Task description
Reproduce the records below in full and exactly, without their images.

Supplied information
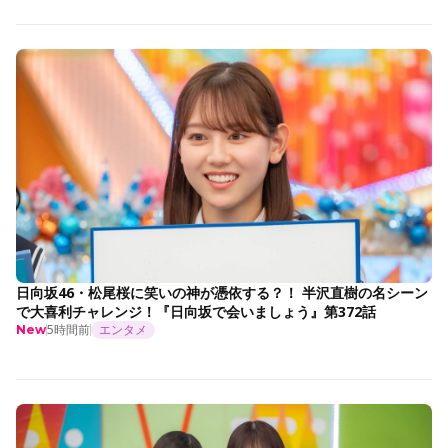
日向坂46・松尾桜に笑いの神が憑依する？！ 半沢直樹の名シーン
で大喜利チャレンジ！『日向坂で会いましょう』第372話
5時間前
エンタメ
New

Expected answer
日向坂46・松尾桜に笑いの神が憑依する？！ 半沢直樹の名シーン
で大喜利チャレンジ！『日向坂で会いましょう』第372話
5時間前
エンタメ
New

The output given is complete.